■ PROVIDED RECORDS:
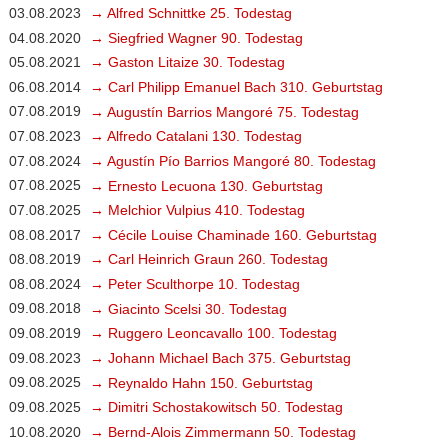
03.08.2023
→ Alfred Schnittke 25. Todestag
04.08.2020
→ Siegfried Wagner 90. Todestag
05.08.2021
→ Gaston Litaize 30. Todestag
06.08.2014
→ Carl Philipp Emanuel Bach 310. Geburtstag
07.08.2019
→ Augustín Barrios Mangoré 75. Todestag
07.08.2023
→ Alfredo Catalani 130. Todestag
07.08.2024
→ Agustín Pío Barrios Mangoré 80. Todestag
07.08.2025
→ Ernesto Lecuona 130. Geburtstag
07.08.2025
→ Melchior Vulpius 410. Todestag
08.08.2017
→ Cécile Louise Chaminade 160. Geburtstag
08.08.2019
→ Carl Heinrich Graun 260. Todestag
08.08.2024
→ Peter Sculthorpe 10. Todestag
09.08.2018
→ Giacinto Scelsi 30. Todestag
09.08.2019
→ Ruggero Leoncavallo 100. Todestag
09.08.2023
→ Johann Michael Bach 375. Geburtstag
09.08.2025
→ Reynaldo Hahn 150. Geburtstag
09.08.2025
→ Dimitri Schostakowitsch 50. Todestag
10.08.2020
→ Bernd-Alois Zimmermann 50. Todestag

■ WORK REQUIRED: Within the listing above, find every line containing the string "Bach" and return it.

■ FINISHED TASK:
→ Carl Philipp Emanuel Bach 310. Geburtstag
→ Johann Michael Bach 375. Geburtstag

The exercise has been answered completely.